*TASK INSTRUCTIONS*
Each line of the records that includes "Policy" should be found and copied.

INPUT RECORDS section start

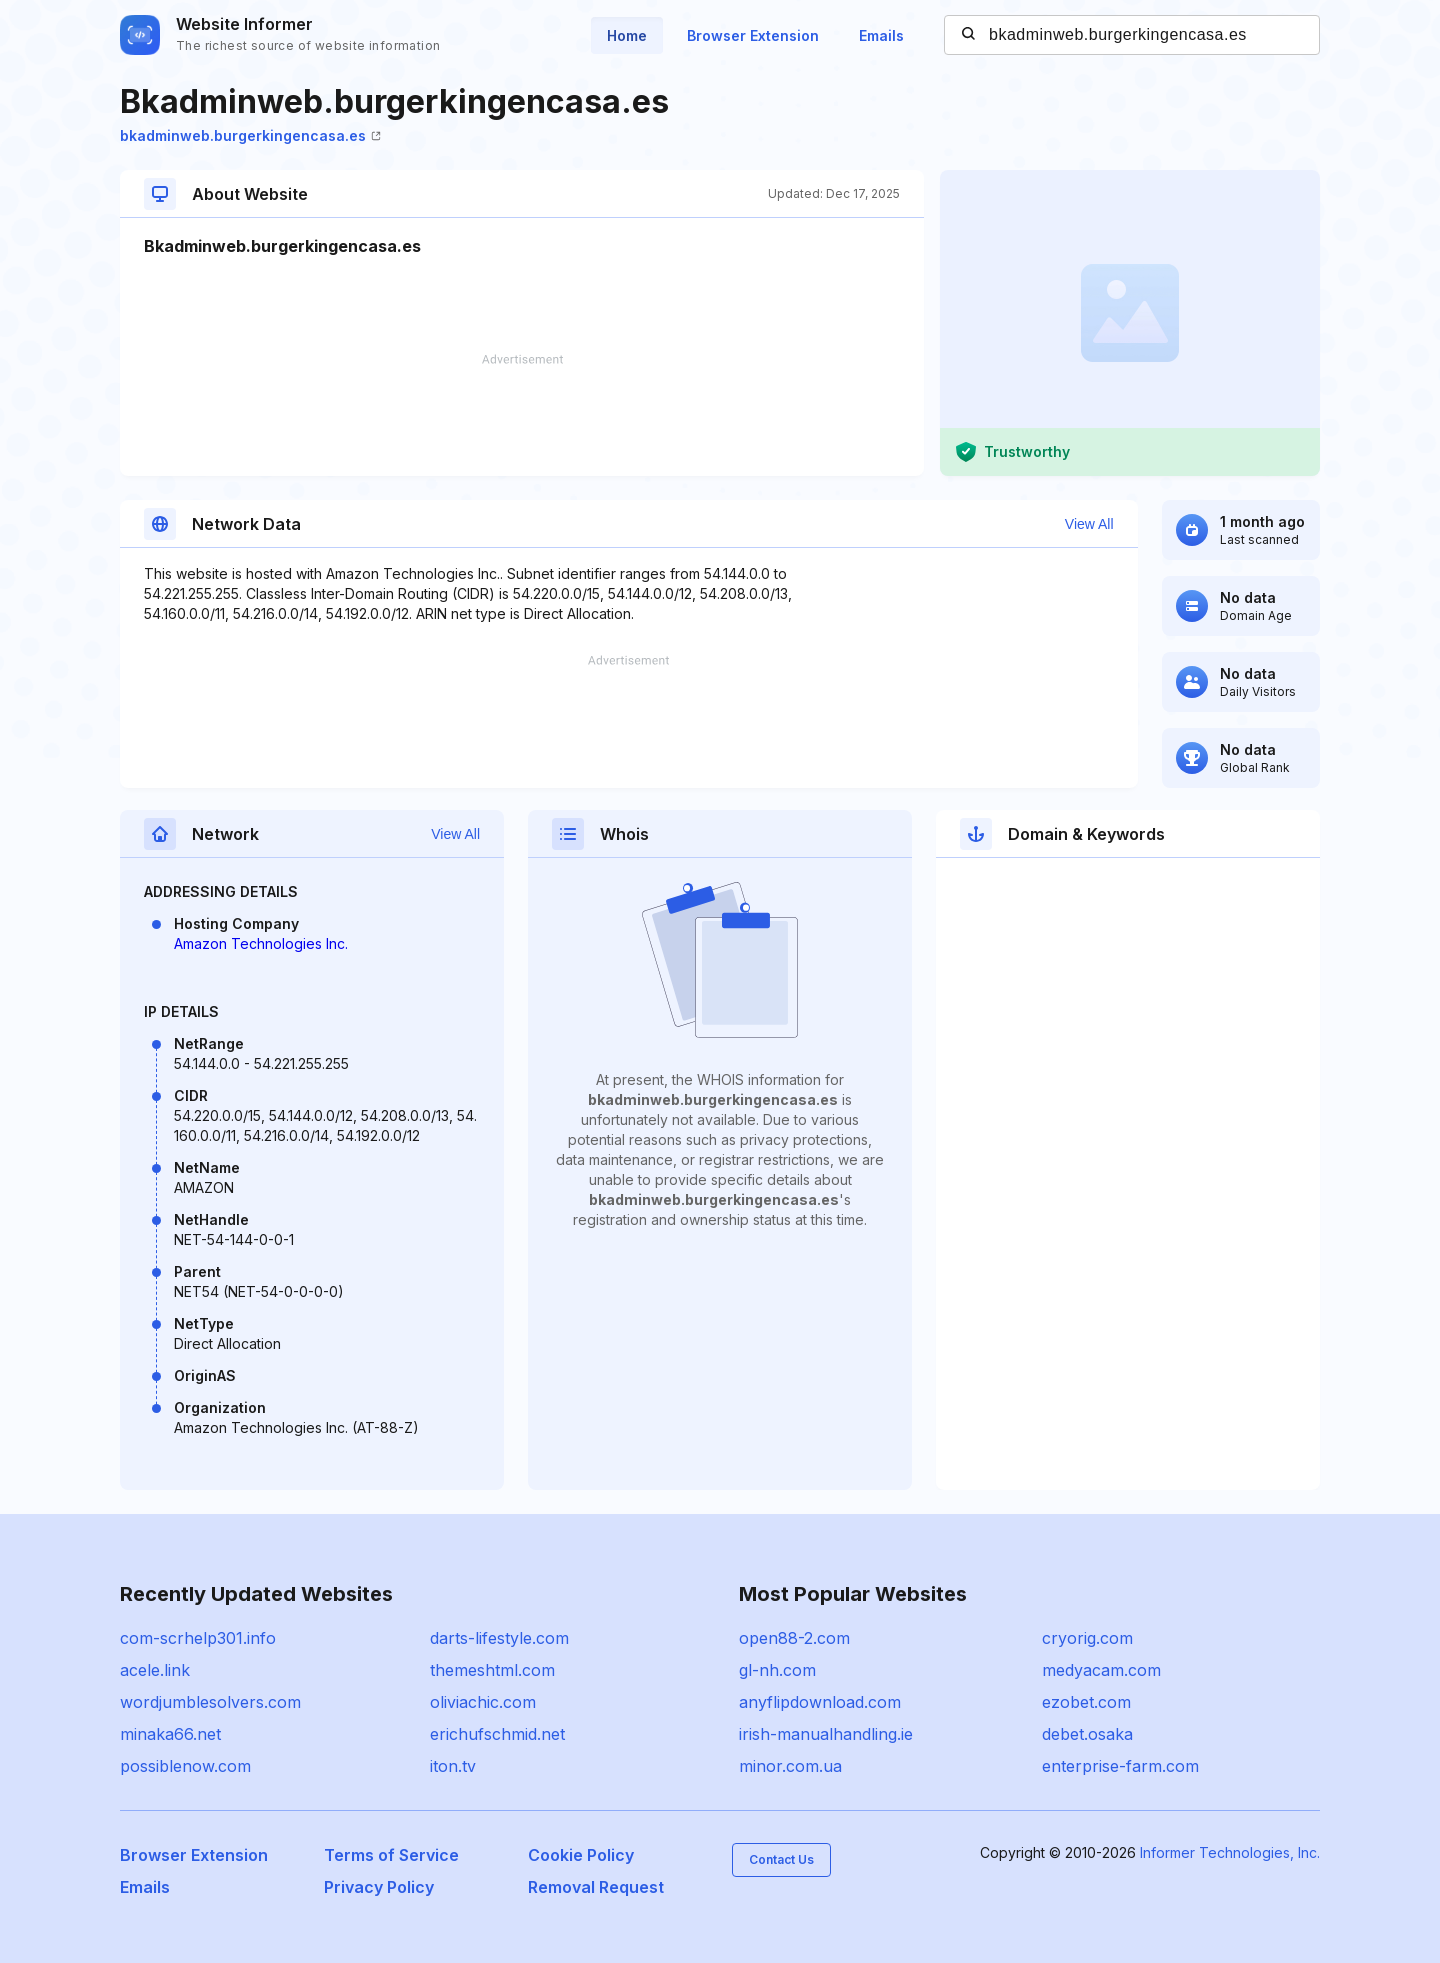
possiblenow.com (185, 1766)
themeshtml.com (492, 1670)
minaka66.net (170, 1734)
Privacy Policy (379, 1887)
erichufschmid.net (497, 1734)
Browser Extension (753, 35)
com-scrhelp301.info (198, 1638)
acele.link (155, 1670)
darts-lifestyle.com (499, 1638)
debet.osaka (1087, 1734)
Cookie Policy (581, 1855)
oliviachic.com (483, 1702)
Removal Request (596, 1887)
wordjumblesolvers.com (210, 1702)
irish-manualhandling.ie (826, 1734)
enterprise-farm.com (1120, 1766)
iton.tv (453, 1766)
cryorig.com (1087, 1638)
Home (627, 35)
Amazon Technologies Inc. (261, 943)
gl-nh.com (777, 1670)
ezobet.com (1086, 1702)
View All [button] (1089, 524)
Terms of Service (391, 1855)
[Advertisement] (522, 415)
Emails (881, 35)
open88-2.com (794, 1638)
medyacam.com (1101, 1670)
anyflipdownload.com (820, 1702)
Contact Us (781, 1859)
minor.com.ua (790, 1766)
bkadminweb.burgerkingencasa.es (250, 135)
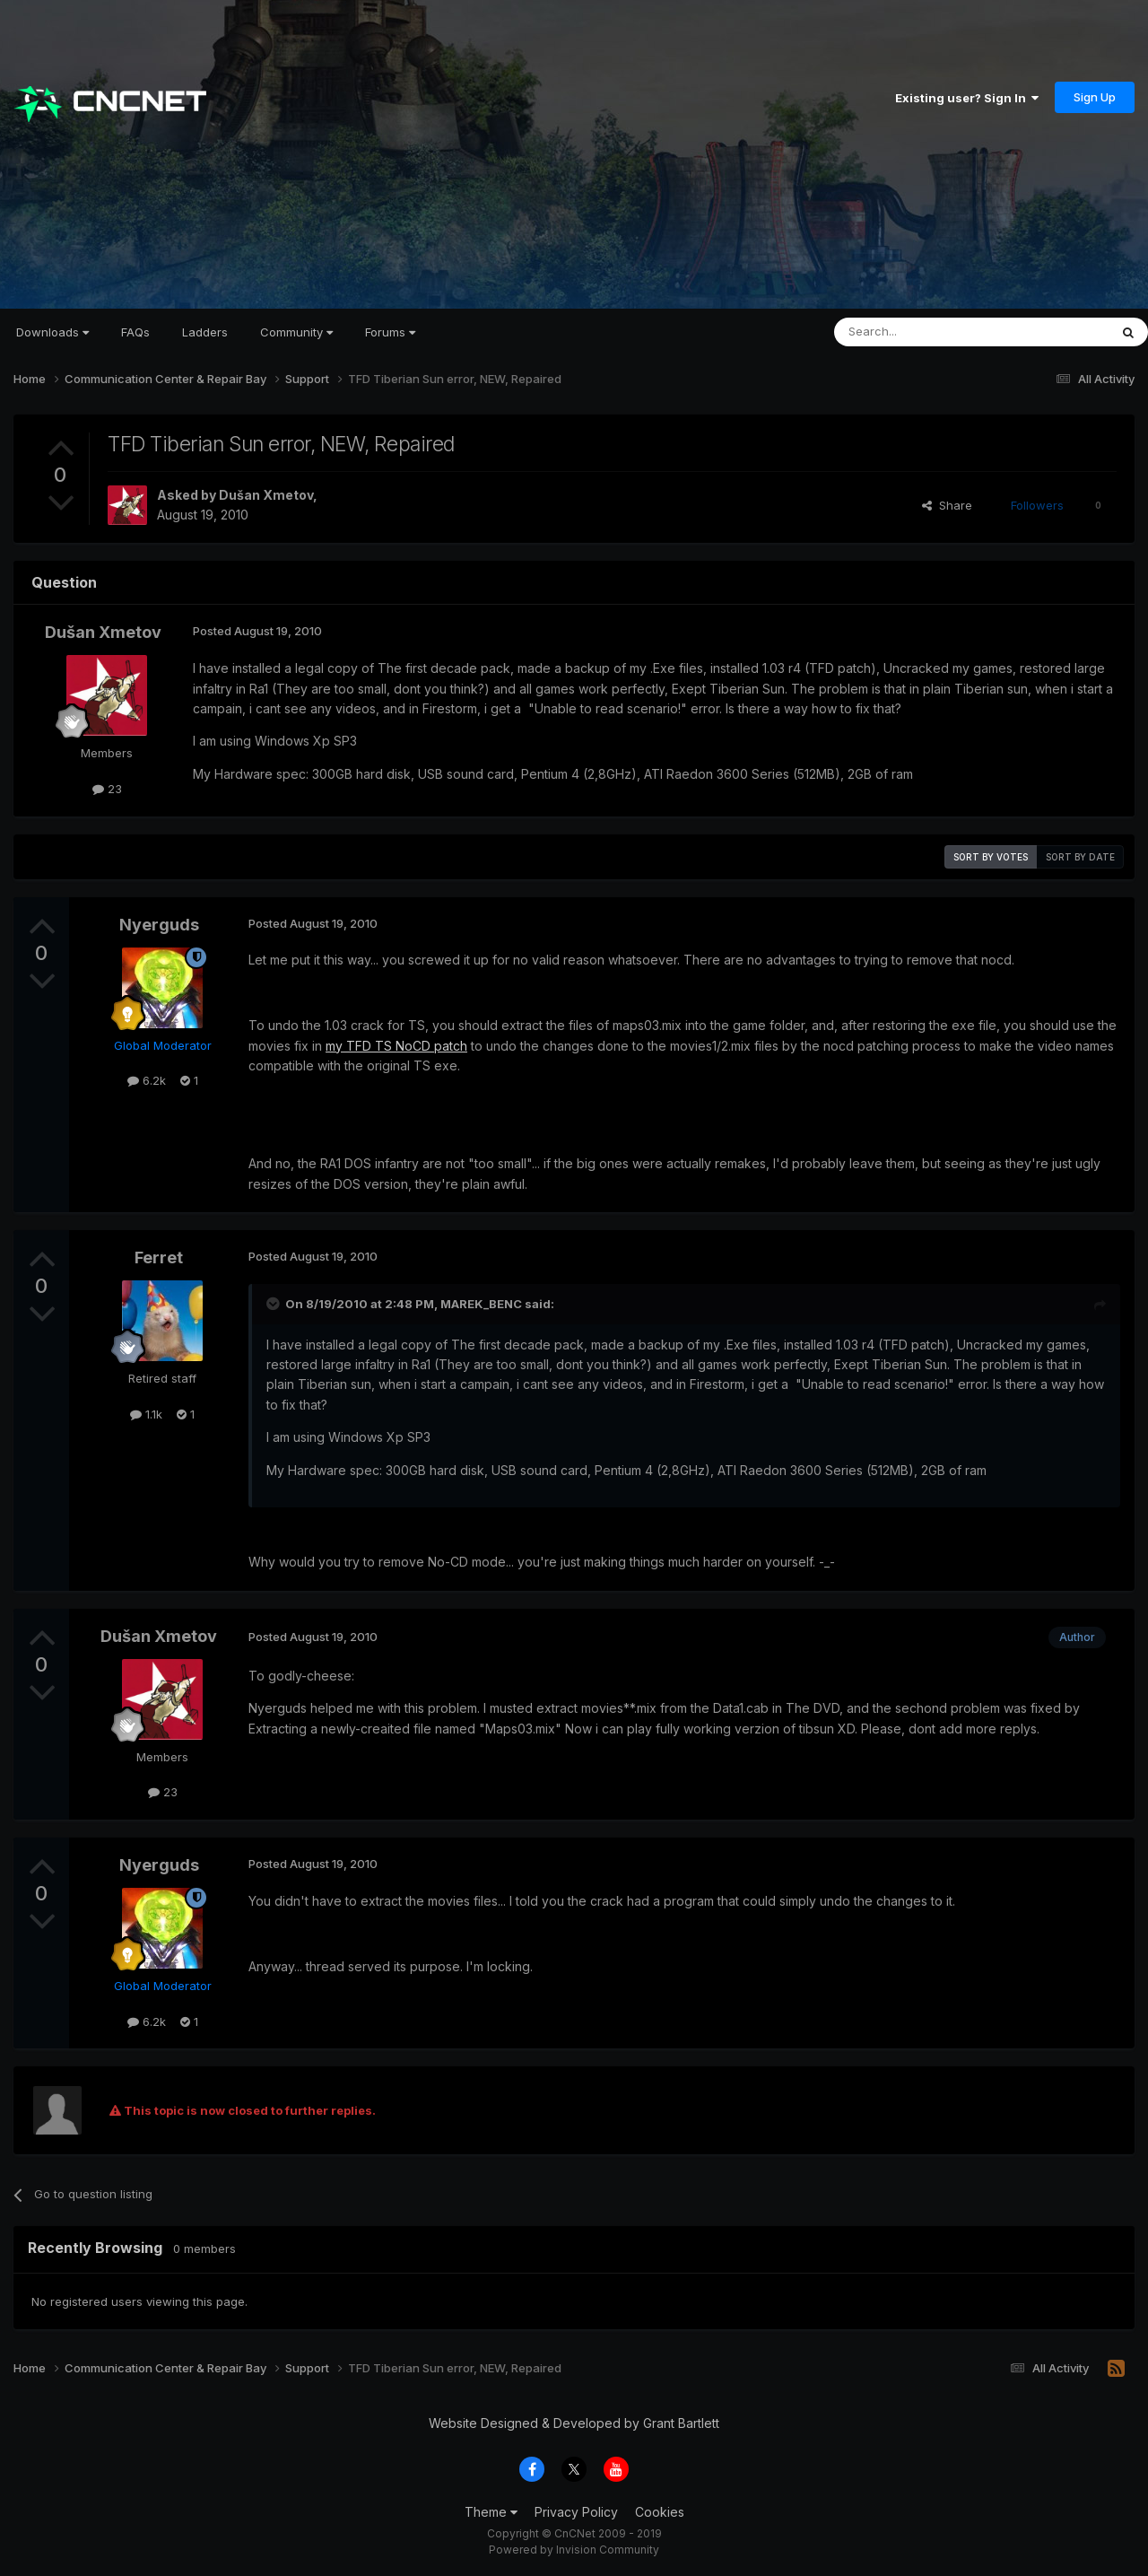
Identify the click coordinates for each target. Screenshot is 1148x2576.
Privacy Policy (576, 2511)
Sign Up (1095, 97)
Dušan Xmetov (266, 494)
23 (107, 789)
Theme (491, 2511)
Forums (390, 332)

INPUT RECORDS section end

*RESULT OF THE TASK*
Privacy Policy (379, 1887)
Cookie Policy (581, 1855)
Privacy Policy (576, 2511)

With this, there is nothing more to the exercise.